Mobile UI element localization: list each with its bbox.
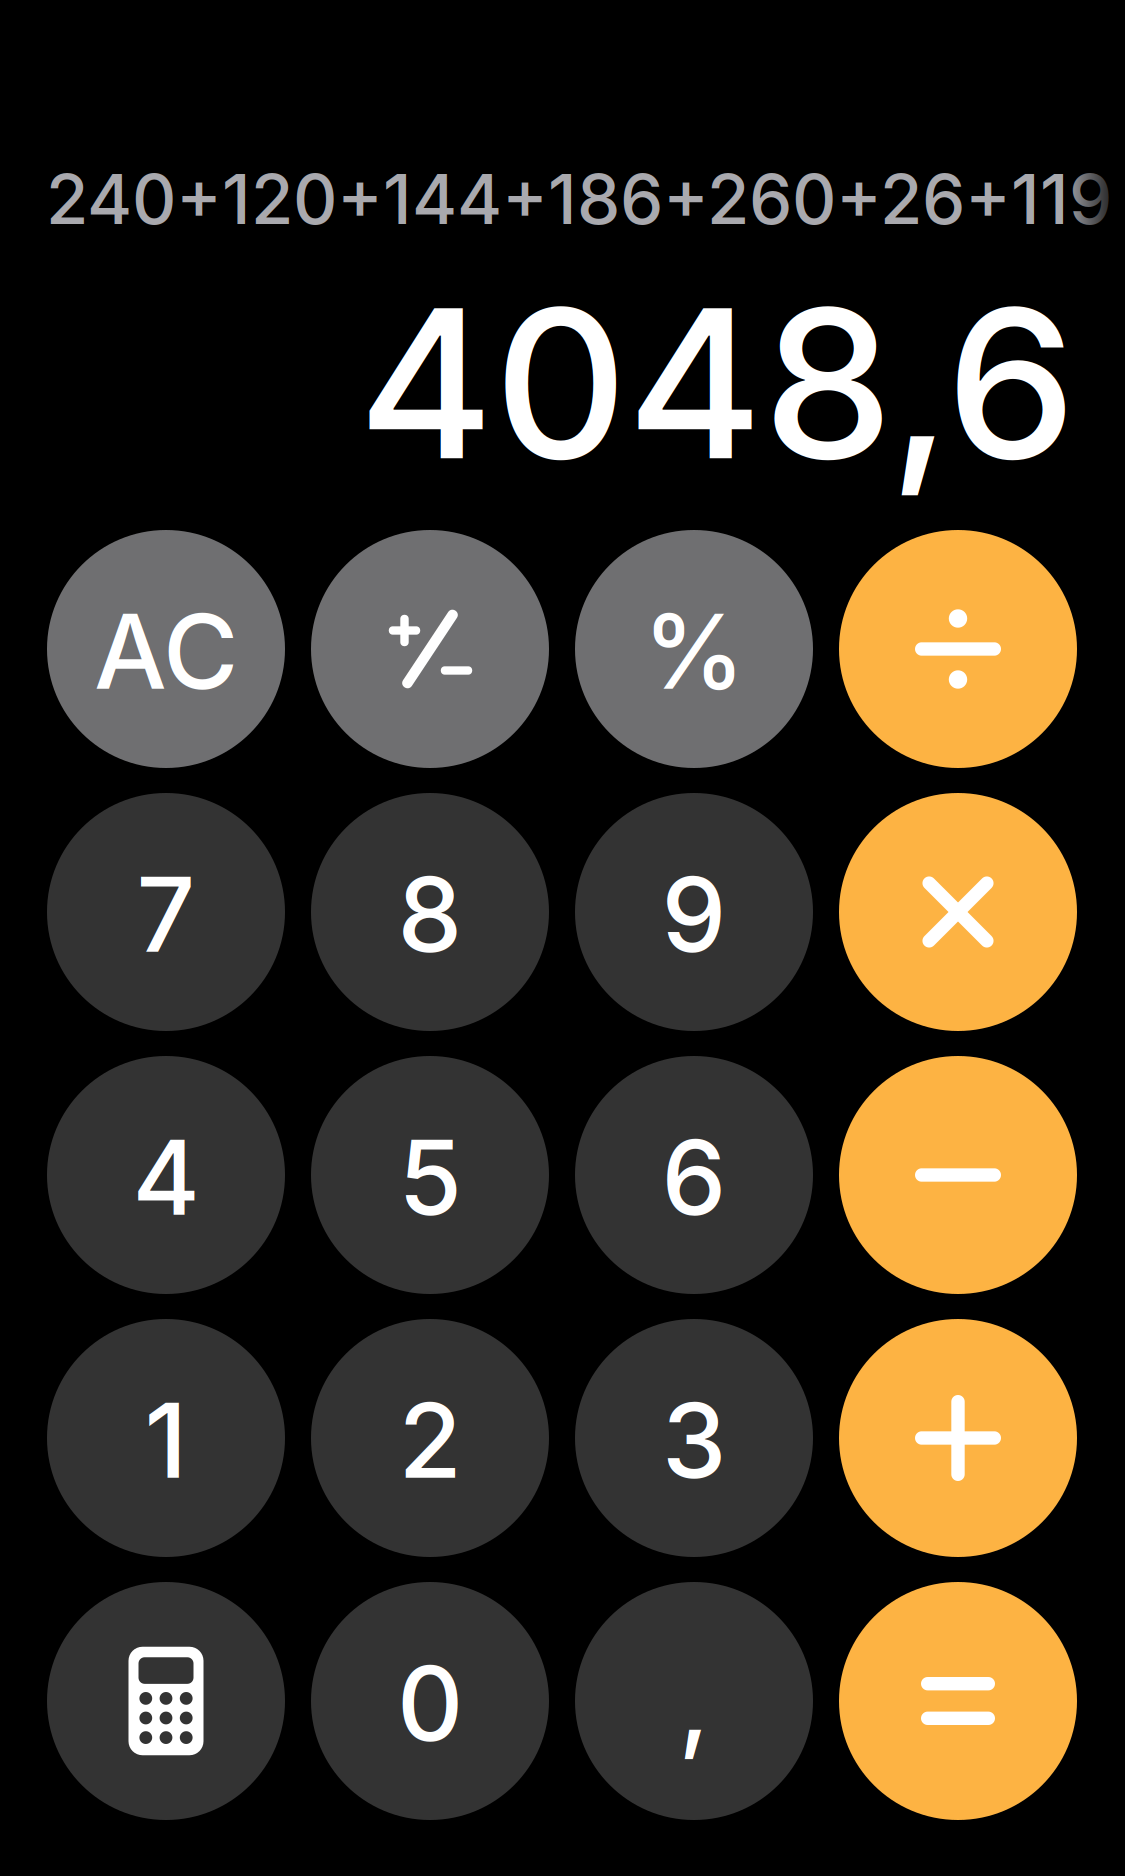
button[interactable]: 0: [311, 1582, 549, 1820]
button[interactable]: 4: [47, 1056, 285, 1294]
button[interactable]: ,: [575, 1582, 813, 1820]
button[interactable]: Divide: [839, 530, 1077, 768]
button[interactable]: Calculator: [47, 1582, 285, 1820]
button[interactable]: Multiply: [839, 793, 1077, 1031]
button[interactable]: 2: [311, 1319, 549, 1557]
button[interactable]: 7: [47, 793, 285, 1031]
button[interactable]: Plus minus: [311, 530, 549, 768]
staticText: 0: [397, 1641, 463, 1766]
staticText: 240+120+144+186+260+26+119: [46, 157, 1112, 241]
staticText: 3: [662, 1378, 726, 1503]
staticText: 1: [144, 1378, 188, 1503]
button[interactable]: 3: [575, 1319, 813, 1557]
button[interactable]: %: [575, 530, 813, 768]
button[interactable]: Subtract: [839, 1056, 1077, 1294]
staticText: 9: [662, 852, 726, 977]
staticText: 7: [136, 852, 196, 977]
staticText: ,: [678, 1641, 710, 1766]
button[interactable]: 5: [311, 1056, 549, 1294]
staticText: 4048,6: [358, 258, 1076, 508]
button[interactable]: AC: [47, 530, 285, 768]
button[interactable]: Equals: [839, 1582, 1077, 1820]
staticText: 8: [398, 852, 462, 977]
button[interactable]: Add: [839, 1319, 1077, 1557]
button[interactable]: 6: [575, 1056, 813, 1294]
staticText: AC: [94, 589, 238, 714]
staticText: 2: [398, 1378, 462, 1503]
button[interactable]: 1: [47, 1319, 285, 1557]
staticText: %: [643, 589, 745, 714]
staticText: 5: [398, 1115, 462, 1240]
button[interactable]: 9: [575, 793, 813, 1031]
staticText: 6: [662, 1115, 726, 1240]
button[interactable]: 8: [311, 793, 549, 1031]
staticText: 4: [132, 1115, 200, 1240]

■ **WORK INSTRUCTIONS**
Once the pictures are set aside, repeat each entry exactly as it stands.

■ **REPLY TO THE EXERCISE**
Mobile UI element localization: list each with its bbox.
button[interactable]: 0: [311, 1582, 549, 1820]
button[interactable]: 4: [47, 1056, 285, 1294]
button[interactable]: ,: [575, 1582, 813, 1820]
button[interactable]: Divide: [839, 530, 1077, 768]
button[interactable]: Calculator: [47, 1582, 285, 1820]
button[interactable]: Multiply: [839, 793, 1077, 1031]
button[interactable]: 2: [311, 1319, 549, 1557]
button[interactable]: 7: [47, 793, 285, 1031]
button[interactable]: Plus minus: [311, 530, 549, 768]
staticText: 0: [397, 1641, 463, 1766]
staticText: 240+120+144+186+260+26+119: [46, 157, 1112, 241]
staticText: 3: [662, 1378, 726, 1503]
staticText: 1: [144, 1378, 188, 1503]
button[interactable]: 3: [575, 1319, 813, 1557]
button[interactable]: %: [575, 530, 813, 768]
button[interactable]: Subtract: [839, 1056, 1077, 1294]
staticText: 9: [662, 852, 726, 977]
staticText: 7: [136, 852, 196, 977]
staticText: ,: [678, 1641, 710, 1766]
button[interactable]: 5: [311, 1056, 549, 1294]
staticText: 4048,6: [358, 258, 1076, 508]
button[interactable]: AC: [47, 530, 285, 768]
button[interactable]: Equals: [839, 1582, 1077, 1820]
staticText: 8: [398, 852, 462, 977]
button[interactable]: Add: [839, 1319, 1077, 1557]
button[interactable]: 6: [575, 1056, 813, 1294]
staticText: AC: [94, 589, 238, 714]
staticText: 2: [398, 1378, 462, 1503]
button[interactable]: 1: [47, 1319, 285, 1557]
staticText: %: [643, 589, 745, 714]
staticText: 5: [398, 1115, 462, 1240]
button[interactable]: 9: [575, 793, 813, 1031]
staticText: 6: [662, 1115, 726, 1240]
button[interactable]: 8: [311, 793, 549, 1031]
staticText: 4: [132, 1115, 200, 1240]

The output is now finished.